Earlier this year, Anthropic made a decision that stopped a lot of people in the tech world cold. The company had developed an AI model - Claude Mythos - so capable that it autonomously uncovered thousands of critical security vulnerabilities across every major operating system and web browser. Rather than release it publicly, Anthropic handed access exclusively to a consortium of tech companies, giving them time to patch those holes before similar capabilities inevitably end up in less careful hands.

It's the kind of story that sounds like science fiction until you realise it's just... Tuesday in 2025. And it raises an uncomfortable question for businesses of every size: if AI is developing this fast, does your company have any kind of plan for using it responsibly?

Why governance can't wait

Most organisations are still in the "figure it out as we go" phase when it comes to AI. That was understandable two years ago. Now it's starting to look like a liability. The gap between what AI can do and what companies have policies to handle is widening at speed - and regulators, customers, and employees are all paying closer attention.

Responsible AI governance isn't just about avoiding bad headlines, though that matters too. It's about making sure the tools you're adopting are actually working in your favour - that they're fair, secure, and aligned with what your business actually values.

The 90-day framework

According to reporting from Fast Company, the good news is that meaningful governance doesn't require a years-long overhaul. A focused 90-day push can lay the foundations that actually stick. The approach breaks down into three rough phases.

The first month is about understanding what you're working with - auditing which AI tools are already in use across your organisation (often more than leadership realises), and identifying the highest-risk areas. The second month shifts toward building: drafting clear policies, assigning accountability, and creating channels for employees to flag concerns. The final stretch is about embedding those practices so they don't quietly get abandoned when priorities shift.

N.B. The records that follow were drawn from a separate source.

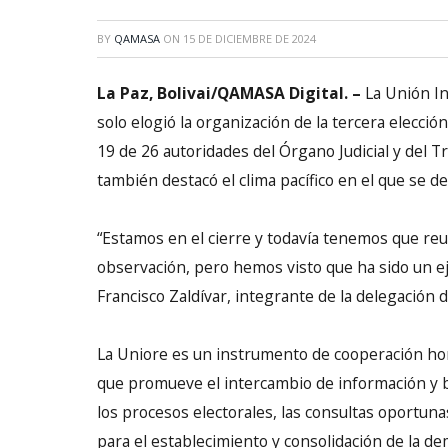
BY
QAMASA
ON
15 DE DICIEMBRE DE 2024
La Paz, Bolivai/QAMASA Digital. –
La Unión In
solo elogió la organización de la tercera elecció
19 de 26 autoridades del Órgano Judicial y del Tr
también destacó el clima pacífico en el que se de
“Estamos en el cierre y todavía tenemos que reu
observación, pero hemos visto que ha sido un eje
Francisco Zaldívar, integrante de la delegación
La Uniore es un instrumento de cooperación hori
que promueve el intercambio de información y bu
los procesos electorales, las consultas oportun
para el establecimiento y consolidación de la de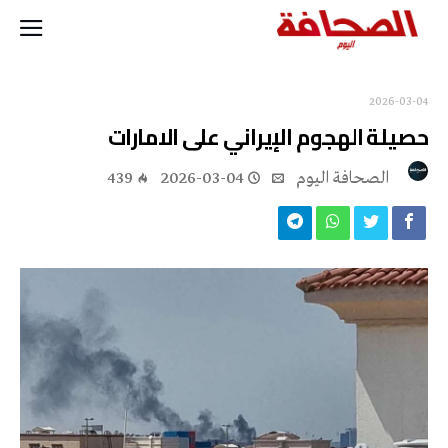
2026-03-04
حصيلة الهجوم الإيراني على الامارات
‭ ‬الصحافة‭ ‬اليوم
2026-03-04
439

The human side of the equation

One thing that gets overlooked in these conversations is culture. A governance framework is only as strong as the people following it. That means bringing employees into the process early, being transparent about why the guardrails exist, and making sure the policies feel like practical guides rather than corporate box-ticking.

The Anthropic story is a useful reminder that even the most safety-focused organisations in the world are navigating genuinely hard calls. For everyone else, the baseline is simpler: know what you're using, know who's responsible for it, and have a plan before something goes wrong rather than after.

Ninety days isn't much time. But it's enough to go from "we'll deal with that eventually" to actually having something in place.